● Work task
In this exercise, retype exactly and only the lines from the top of the entries below through the line that holds "На Черкащину насуваються грози, град і", omitting pictures.

[Dataset entries]
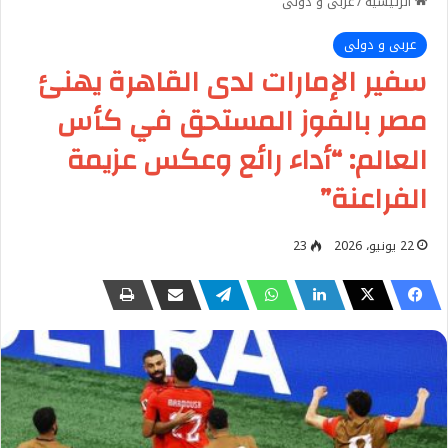
الرئيسية
/
عربى و دولى
عربى و دولى
سفير الإمارات لدى القاهرة يهنئ
مصر بالفوز المستحق في كأس
العالم: “أداء رائع وعكس عزيمة
الفراعنة”
22 يونيو، 2026
23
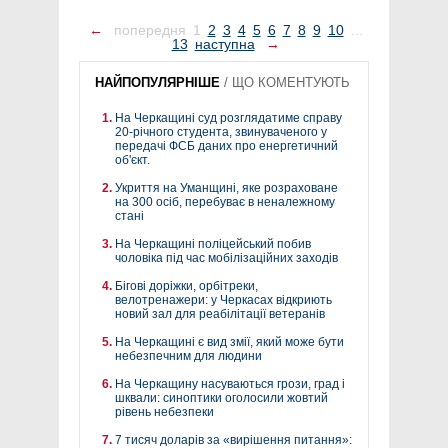
←
попередня
1
2
3
4
5
6
7
8
9
10
...
13
наступна
→
НАЙПОПУЛЯРНІШЕ
/
ЩО КОМЕНТУЮТЬ
На Черкащині суд розглядатиме справу
20-річного студента, звинуваченого у
передачі ФСБ даних про енергетичний
об'єкт.
Укриття на Уманщині, яке розраховане
на 300 осіб, перебуває в неналежному
стані
На Черкащині поліцейський побив
чоловіка під час мобілізаційних заходів
Бігові доріжки, орбітреки,
велотренажери: у Черкасах відкриють
новий зал для реабілітації ветеранів
На Черкащині є вид змії, який може бути
небезпечним для людини
На Черкащину насуваються грози, град і
шквали: синоптики оголосили жовтий
рівень небезпеки
7 тисяч доларів за «вирішення питання»:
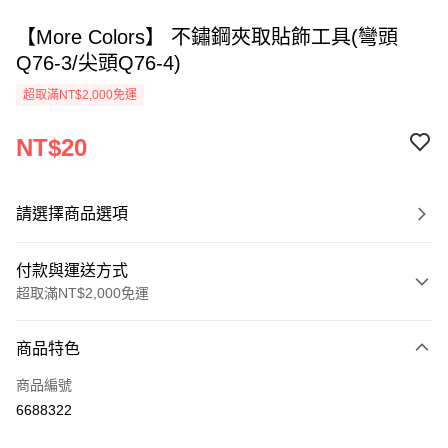
【More Colors】 不鏽鋼夾取貼飾工具(彎頭
Q76-3/尖頭Q76-4)
超取滿NT$2,000免運
NT$20
請選擇商品選項
付款與運送方式
超取滿NT$2,000免運
付款方式
商品特色
信用卡一次付款
商品編號
超商取貨付款
6688322
Apple Pay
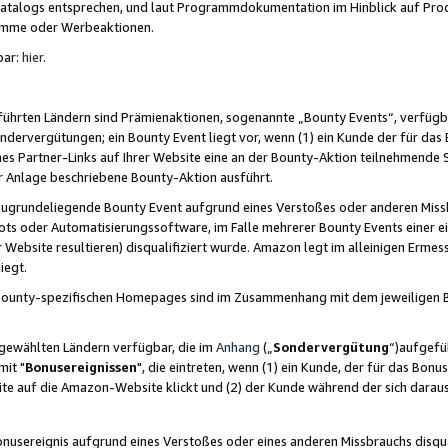
skatalogs entsprechen, und laut Programmdokumentation im Hinblick auf Pr
amme oder Werbeaktionen.
bar:
hier
.
führten Ländern sind Prämienaktionen, sogenannte „Bounty Events“, verfügb
Sondervergütungen; ein Bounty Event liegt vor, wenn (1) ein Kunde der für da
nes Partner-Links auf Ihrer Website eine an der Bounty-Aktion teilnehmende 
er Anlage beschriebene Bounty-Aktion ausführt.
ugrundeliegende Bounty Event aufgrund eines Verstoßes oder anderen Miss
ots oder Automatisierungssoftware, im Falle mehrerer Bounty Events einer e
r Website resultieren) disqualifiziert wurde. Amazon legt im alleinigen Ermess
iegt.
n Bounty-spezifischen Homepages sind im Zusammenhang mit dem jeweiligen
sgewählten Ländern verfügbar, die im
Anhang
(„
Sondervergütung
“)aufgefüh
it "
Bonusereignissen
", die eintreten, wenn (1) ein Kunde, der für das Bon
bsite auf die Amazon-Website klickt und (2) der Kunde während der sich dar
usereignis aufgrund eines Verstoßes oder eines anderen Missbrauchs disqua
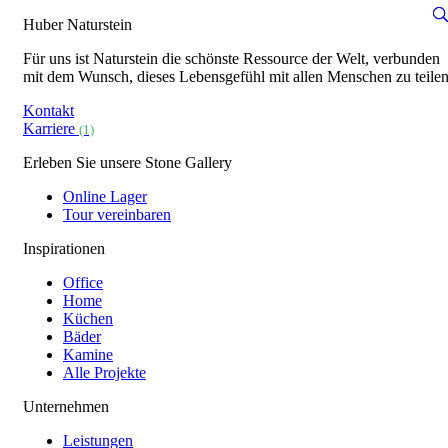
Huber Naturstein
Für uns ist Naturstein die schönste Ressource der Welt, verbunden
mit dem Wunsch, dieses Lebensgefühl mit allen Menschen zu teilen
Kontakt
Karriere
(1)
Erleben Sie unsere Stone Gallery
Online Lager
Tour vereinbaren
Inspirationen
Office
Home
Küchen
Bäder
Kamine
Alle Projekte
Unternehmen
Leistungen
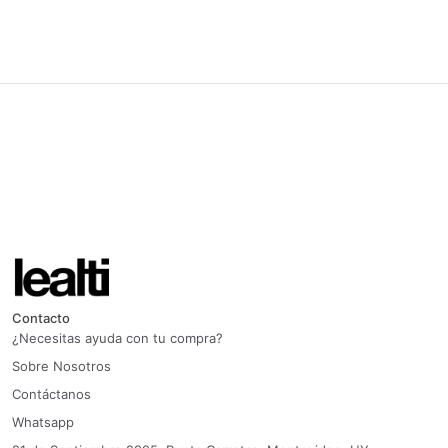
Contacto
¿Necesitas ayuda con tu compra?
Sobre Nosotros
Contáctanos
Whatsapp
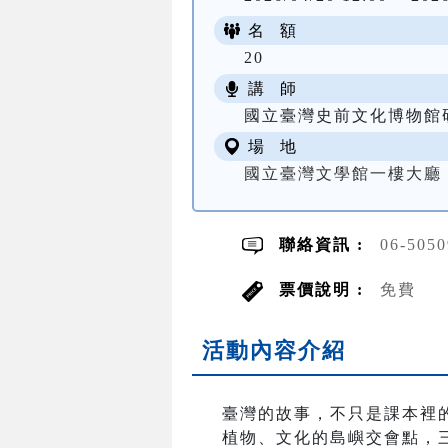
名 額
20
講 師
國立臺灣史前文化博物館
場 地
國立臺灣文學館一樓大廳
聯絡資訊 :
06-505
票價說明 :
免費
活動內容介紹
臺灣的故事，不只是課本裡
植物、文化的島嶼交會點，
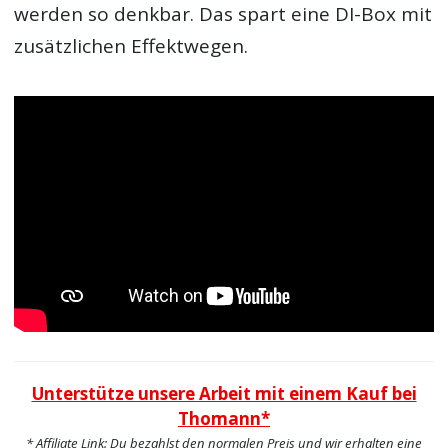
werden so denkbar. Das spart eine DI-Box mit
zusätzlichen Effektwegen.
Unterstütze unsere Arbeit mit einem Kauf bei
Thomann*
* Affiliate Link: Du bezahlst den normalen Preis und wir erhalten eine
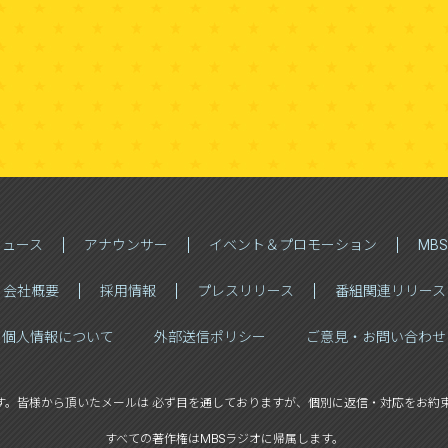
クナンバー
ニュース
アナウンサー
イベント＆プロモーション
MB
会社概要
採用情報
プレスリリース
番組関連リリース
個人情報について
外部送信ポリシー
ご意見・お問い合わせ
す。
皆様から頂いたメールは 必ず目を通しておりますが、
個別に返信・対応をお約束
すべての著作権はMBSラジオに帰属します。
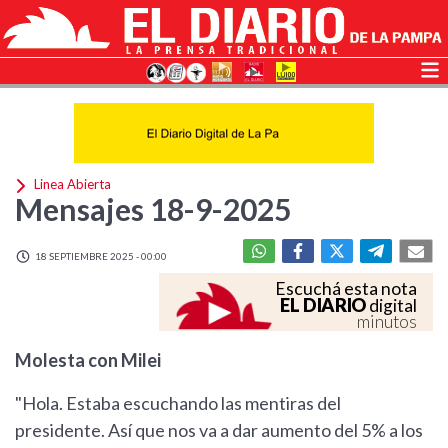
Linea Abierta
Mensajes 18-9-2025
18 SEPTIEMBRE 2025 - 00:00
Escuchá esta nota
EL DIARIO
digital
minutos
Molesta con Milei
"Hola. Estaba escuchando las mentiras del
presidente. Así que nos va a dar aumento del 5% a los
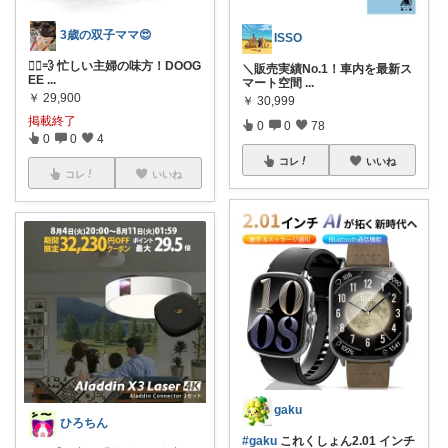
3歳の双子ママ😍
ISSO
🏃‍♀️💨 忙しい主婦の味方！DOOG
＼販売実績No.1！車内を最新ス
EE
...
マート空間
...
￥
29,900
￥
30,999
掲載終了
0
0
78
0
0
4
コレ
いいね
コレ
いいね
gaku
ひろちん
#gaku
これくしょん2.01 インチ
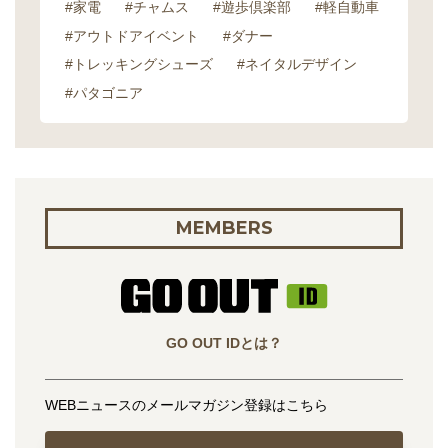
#家電
#チャムス
#遊歩倶楽部
#軽自動車
#アウトドアイベント
#ダナー
#トレッキングシューズ
#ネイタルデザイン
#パタゴニア
MEMBERS
GO OUT IDとは？
WEBニュースのメールマガジン登録はこちら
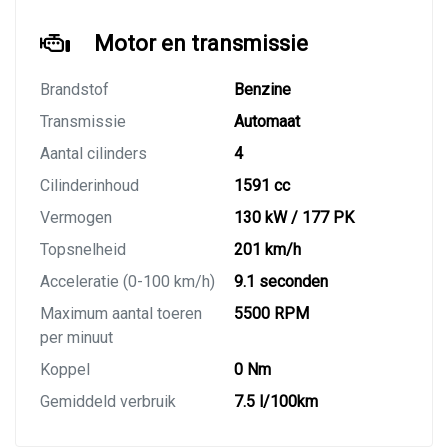
Motor en transmissie
Brandstof
Benzine
Transmissie
Automaat
Aantal cilinders
4
Cilinderinhoud
1591 cc
Vermogen
130 kW / 177 PK
Topsnelheid
201 km/h
Acceleratie (0-100 km/h)
9.1 seconden
Maximum aantal toeren
5500 RPM
per minuut
Koppel
0 Nm
Gemiddeld verbruik
7.5 l/100km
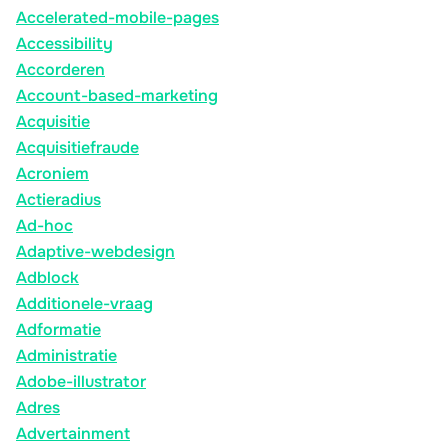
Accelerated-mobile-pages
Accessibility
Accorderen
Account-based-marketing
Acquisitie
Acquisitiefraude
Acroniem
Actieradius
Ad-hoc
Adaptive-webdesign
Adblock
Additionele-vraag
Adformatie
Administratie
Adobe-illustrator
Adres
Advertainment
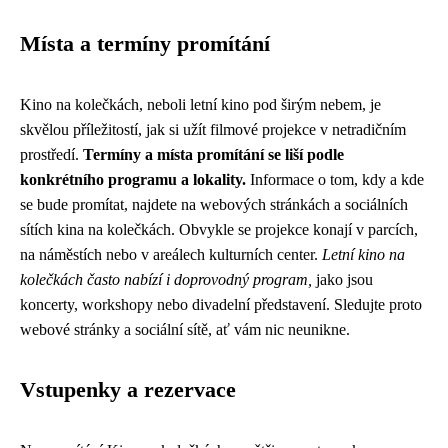
Místa a termíny promítání
Kino na kolečkách, neboli letní kino pod širým nebem, je
skvělou příležitostí, jak si užít filmové projekce v netradičním
prostředí.
Termíny a místa promítání se liší podle
konkrétního programu a lokality.
Informace o tom, kdy a kde
se bude promítat, najdete na webových stránkách a sociálních
sítích kina na kolečkách. Obvykle se projekce konají v parcích,
na náměstích nebo v areálech kulturních center.
Letní kino na
kolečkách často nabízí i doprovodný program,
jako jsou
koncerty, workshopy nebo divadelní představení. Sledujte proto
webové stránky a sociální sítě, ať vám nic neunikne.
Vstupenky a rezervace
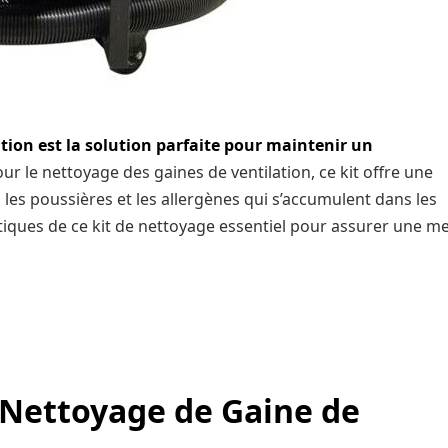
ation
est la solution parfaite pour maintenir un
r le nettoyage des gaines de ventilation, ce kit offre une
 les poussières et les allergènes qui s’accumulent dans les
stiques de ce kit de nettoyage essentiel pour assurer une me
e Nettoyage de Gaine de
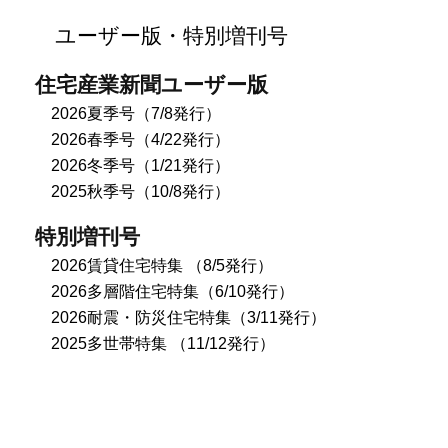
ユーザー版・特別増刊号
住宅産業新聞ユーザー版
2026夏季号（7/8発行）
2026春季号（4/22発行）
2026冬季号（1/21発行）
2025秋季号（10/8発行）
特別増刊号
2026賃貸住宅特集 （8/5発行）
2026多層階住宅特集（6/10発行）
2026耐震・防災住宅特集（3/11発行）
2025多世帯特集 （11/12発行）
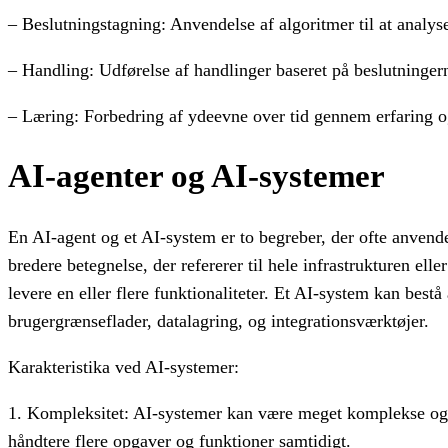
– Beslutningstagning: Anvendelse af algoritmer til at analyse
– Handling: Udførelse af handlinger baseret på beslutninger
– Læring: Forbedring af ydeevne over tid gennem erfaring o
AI-agenter og AI-systemer
En AI-agent og et AI-system er to begreber, der ofte anvende
bredere betegnelse, der refererer til hele infrastrukturen e
levere en eller flere funktionaliteter. Et AI-system kan be
brugergrænseflader, datalagring, og integrationsværktøjer.
Karakteristika ved AI-systemer:
1. Kompleksitet: AI-systemer kan være meget komplekse og
håndtere flere opgaver og funktioner samtidigt.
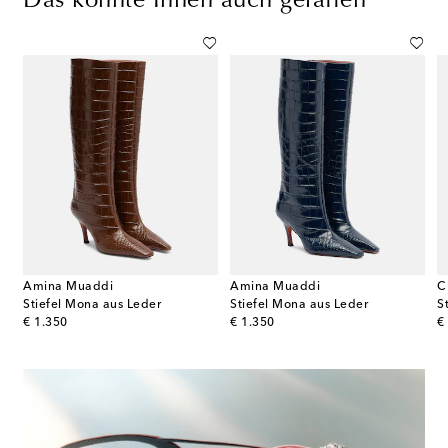
Das könnte Ihnen auch gefallen
Amina Muaddi
Amina Muaddi
C
Stiefel Mona aus Leder
Stiefel Mona aus Leder
S
original price
original price
or
€ 1.350
€ 1.350
€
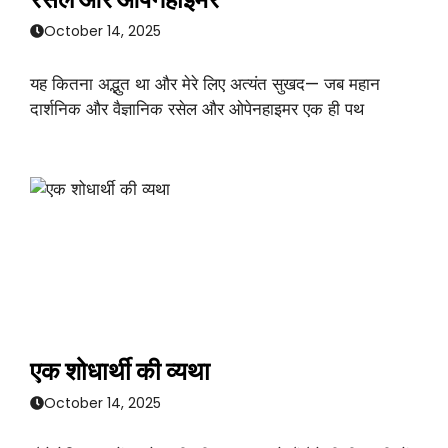
October 14, 2025
यह कितना अद्भुत था और मेरे लिए अत्यंत सुखद— जब महान
दार्शनिक और वैज्ञानिक रसेल और ओपेनहाइमर एक ही पथ
एक शोधार्थी की व्यथा
October 14, 2025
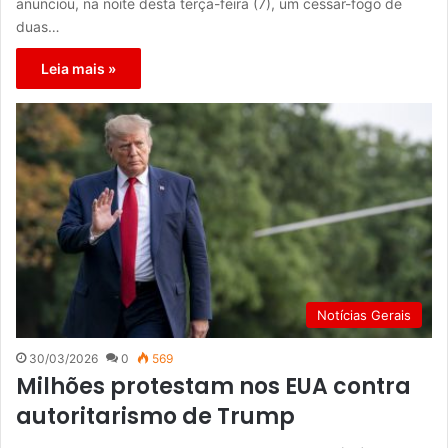
anunciou, na noite desta terça-feira (7), um cessar-fogo de
duas…
Leia mais »
Notícias Gerais
30/03/2026
0
569
Milhões protestam nos EUA contra
autoritarismo de Trump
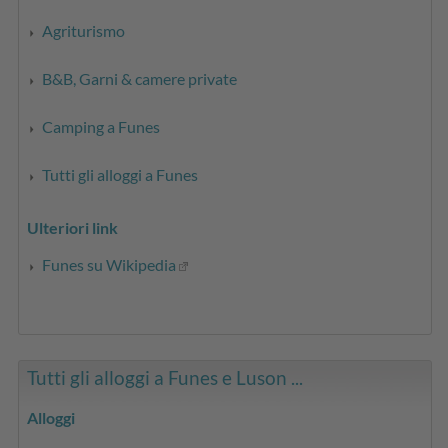
Agriturismo
B&B, Garni & camere private
Camping a Funes
Tutti gli alloggi a Funes
Ulteriori link
Funes su Wikipedia
Tutti gli alloggi a Funes e Luson ...
Alloggi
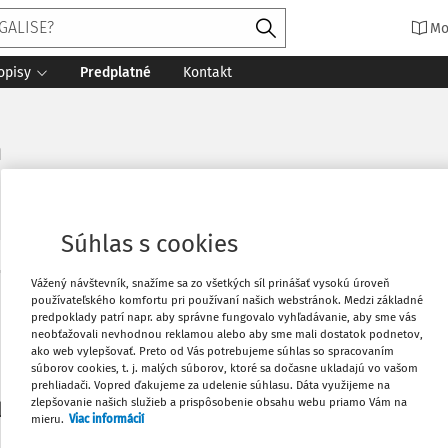
Mo
opisy
Predplatné
Kontakt
h
Súhlas s cookies
Vytlačiť
Vážený návštevník, snažíme sa zo všetkých síl prinášať vysokú úroveň
Máte predplatné?
Prihláste sa
používateľského komfortu pri používaní našich webstránok. Medzi základné
predpoklady patrí napr. aby správne fungovalo vyhľadávanie, aby sme vás
neobťažovali nevhodnou reklamou alebo aby sme mali dostatok podnetov,
Obľúbené
ako web vylepšovať. Preto od Vás potrebujeme súhlas so spracovaním
súborov cookies, t. j. malých súborov, ktoré sa dočasne ukladajú vo vašom
prehliadači. Vopred ďakujeme za udelenie súhlasu. Dáta využijeme na
Stiahnuť
zlepšovanie našich služieb a prispôsobenie obsahu webu priamo Vám na
li len začiatok...
mieru.
Viac informácií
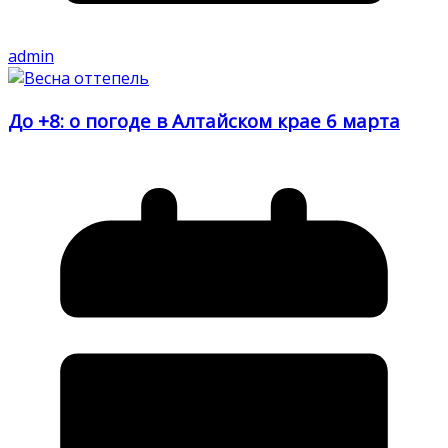
admin
До +8: о погоде в Алтайском крае 6 марта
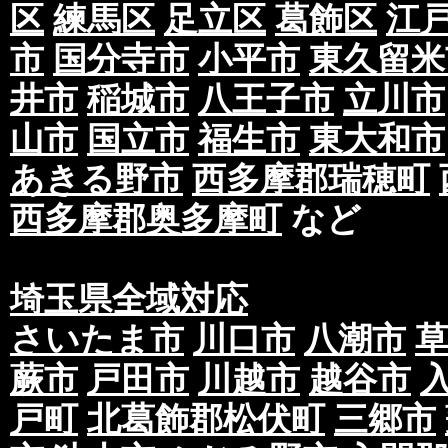
区
練馬区
足立区
葛飾区
江
市
国分寺市
小平市
東久留米
井市
稲城市
八王子市
立川市
山市
国立市
福生市
東大和市
あきる野市
西多摩郡瑞穂町
西多摩郡奥多摩町
など
埼玉県全域対応
さいたま市
川口市
八潮市
蕨市
戸田市
川越市
越谷市
戸町
北葛飾郡松伏町
三郷市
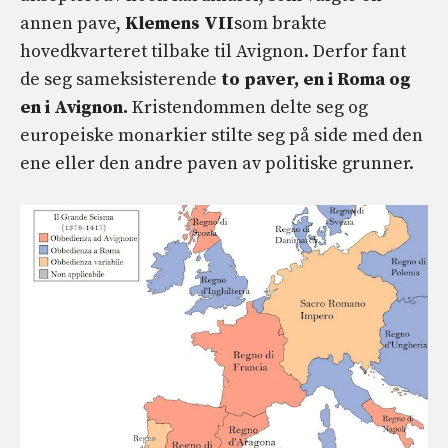
annen pave,
Klemens VII
som brakte
hovedkvarteret tilbake til Avignon. Derfor fant
de seg sameksisterende
to paver, en i Roma og
en i Avignon.
Kristendommen delte seg og
europeiske monarkier stilte seg på side med den
ene eller den andre paven av politiske grunner.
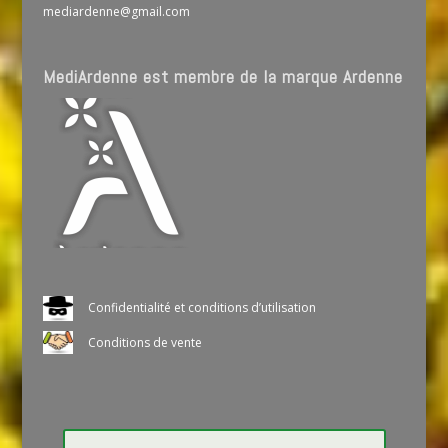
mediardenne@gmail.com
MediArdenne est membre de la marque Ardenne
Confidentialité et conditions d’utilisation
Conditions de vente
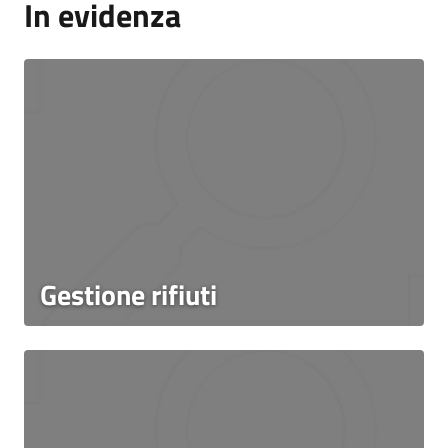
In evidenza
Gestione rifiuti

● Reply to the exercise
الرئيسية
/
عربى و دولى
عربى و دولى
سفير الإمارات لدى القاهرة يهنئ
مصر بالفوز المستحق في كأس
العالم: “أداء رائع وعكس عزيمة
الفراعنة”
22 يونيو، 2026
23
←
попередня
1
2
3
4
5
6
7
8
9
10
...
13
наступна
→
НАЙПОПУЛЯРНІШЕ
/
ЩО КОМЕНТУЮТЬ
На Черкащині суд розглядатиме справу
20-річного студента, звинуваченого у
передачі ФСБ даних про енергетичний
об'єкт.
Укриття на Уманщині, яке розраховане
на 300 осіб, перебуває в неналежному
стані
На Черкащині поліцейський побив
чоловіка під час мобілізаційних заходів
Бігові доріжки, орбітреки,
велотренажери: у Черкасах відкриють
новий зал для реабілітації ветеранів
На Черкащині є вид змії, який може бути
небезпечним для людини
На Черкащину насуваються грози, град і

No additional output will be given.